Para entender la magnitud de su figura, hay que remontarse a Server Djeparov, el único uzbeko que ha logrado proclamarse Futbolista Asiático del Año y lo hizo en dos ocasiones. Conocido por su característico corte de pelo a lo mullet, Djeparov llegó a realizar pruebas en el Chelsea y fue protagonista de una selección uzbeka que se quedó tres veces a las puertas del Mundial sin conseguir clasificarse.

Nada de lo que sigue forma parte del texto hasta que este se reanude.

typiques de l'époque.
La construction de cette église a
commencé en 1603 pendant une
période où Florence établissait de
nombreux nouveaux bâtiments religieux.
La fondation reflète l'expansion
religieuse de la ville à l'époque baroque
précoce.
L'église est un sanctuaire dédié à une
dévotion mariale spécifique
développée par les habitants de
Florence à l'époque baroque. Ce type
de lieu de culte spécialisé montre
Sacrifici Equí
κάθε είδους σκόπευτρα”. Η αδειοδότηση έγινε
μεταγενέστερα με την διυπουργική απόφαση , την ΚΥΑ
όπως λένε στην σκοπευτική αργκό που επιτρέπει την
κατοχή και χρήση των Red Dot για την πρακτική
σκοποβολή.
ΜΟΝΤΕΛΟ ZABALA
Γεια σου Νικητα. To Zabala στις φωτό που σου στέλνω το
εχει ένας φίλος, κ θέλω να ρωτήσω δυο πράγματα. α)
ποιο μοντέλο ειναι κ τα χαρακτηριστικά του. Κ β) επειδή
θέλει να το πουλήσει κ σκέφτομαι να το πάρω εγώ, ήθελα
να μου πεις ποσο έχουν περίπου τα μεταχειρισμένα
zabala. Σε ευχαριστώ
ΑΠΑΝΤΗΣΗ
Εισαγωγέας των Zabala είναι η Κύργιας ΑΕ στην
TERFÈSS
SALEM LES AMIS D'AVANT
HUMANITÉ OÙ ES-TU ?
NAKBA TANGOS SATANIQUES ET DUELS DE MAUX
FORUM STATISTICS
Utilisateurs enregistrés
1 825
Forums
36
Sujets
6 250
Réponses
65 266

Ahora, la historia parece estar cambiando. Según el analista Bowers, el impacto de Khusanov en Uzbekistán es comparable al que generó David Beckham en Inglaterra a principios de los años 2000. "Su ascenso desde Minsk hasta Mánchester ha sido increíble. Uzbekistán ha tenido futbolistas en grandes clubes históricos como la Roma o el Dynamo de Kiev, pero el salto de Khusanov, en plena era de las redes sociales y con la repercusión global del fútbol inglés, lo ha convertido en el referente que todos los niños quieren imitar", explicó.

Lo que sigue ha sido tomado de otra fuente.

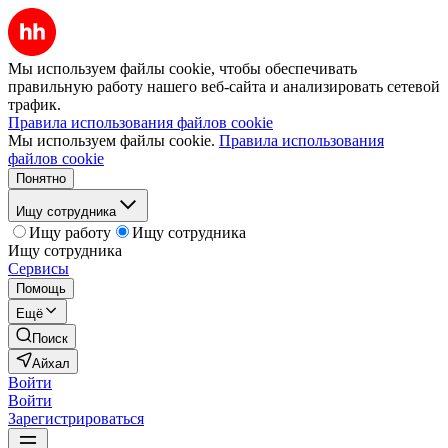
Мы используем файлы cookie, чтобы обеспечивать
правильную работу нашего веб-сайта и анализировать сетевой
трафик.
Правила использования файлов cookie
Мы используем файлы cookie.
Правила использования
файлов cookie
Понятно
Ищу сотрудника
Ищу работу
Ищу сотрудника
Ищу сотрудника
Сервисы
Помощь
Ещё
Поиск
Айхал
Войти
Войти
Зарегистрироваться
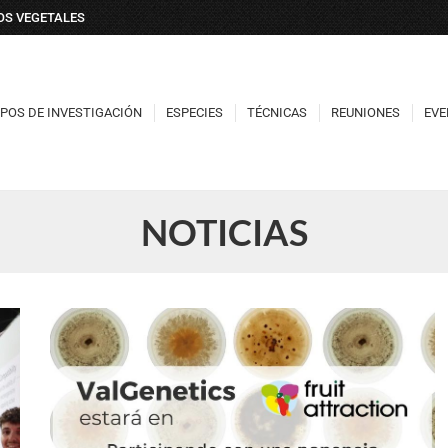
DOS VEGETALES
POS DE INVESTIGACIÓN
ESPECIES
TÉCNICAS
REUNIONES
EVE
POS DE INVESTIGACIÓN
ESPECIES
TÉCNICAS
REUNIONES
EVE
NOTICIAS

Bowers añadió que el efecto ya se está notando en el terreno práctico: varios jóvenes uzbekos han conseguido pruebas o han fichado por clubes destacados de Bélgica y Portugal. "Cuanto más tiempo permanezca en un club como el City, mayor será ese impacto, sin duda."
El delantero uzbeko Jaloliddin Masharipov lo resumió con claridad ante la BBC: "Es el primer uzbeko en la Premier League. Todos los aficionados lo adoran. Cuando sales a la calle o vas a un restaurante, la gente te pide fotos. Y en el restaurante, ni pagas. Así es el respeto que hay aquí."